About this exercise: Reproduce exactly, from the data that follows, the line with "assigned, or leased by Civicom or Civicom’s", the line with "Civicom’s disaster recovery processes. Such", and every line that lies between them.
BEGIN Data for review
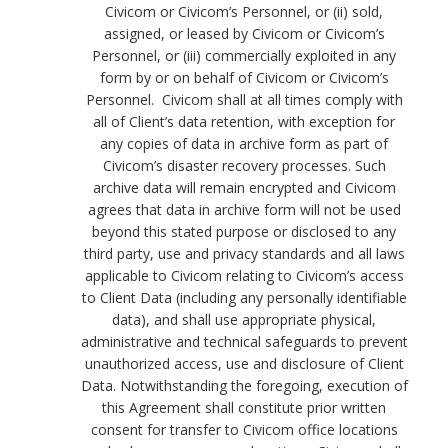
Civicom or Civicom’s Personnel, or (ii) sold,
assigned, or leased by Civicom or Civicom’s
Personnel, or (iii) commercially exploited in any
form by or on behalf of Civicom or Civicom’s
Personnel. Civicom shall at all times comply with
all of Client’s data retention, with exception for
any copies of data in archive form as part of
Civicom’s disaster recovery processes. Such
archive data will remain encrypted and Civicom
agrees that data in archive form will not be used
beyond this stated purpose or disclosed to any
third party, use and privacy standards and all laws
applicable to Civicom relating to Civicom’s access
to Client Data (including any personally identifiable
data), and shall use appropriate physical,
administrative and technical safeguards to prevent
unauthorized access, use and disclosure of Client
Data. Notwithstanding the foregoing, execution of
this Agreement shall constitute prior written
consent for transfer to Civicom office locations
END Data for review
Output for this exercise:
assigned, or leased by Civicom or Civicom’s
Personnel, or (iii) commercially exploited in any
form by or on behalf of Civicom or Civicom’s
Personnel. Civicom shall at all times comply with
all of Client’s data retention, with exception for
any copies of data in archive form as part of
Civicom’s disaster recovery processes. Such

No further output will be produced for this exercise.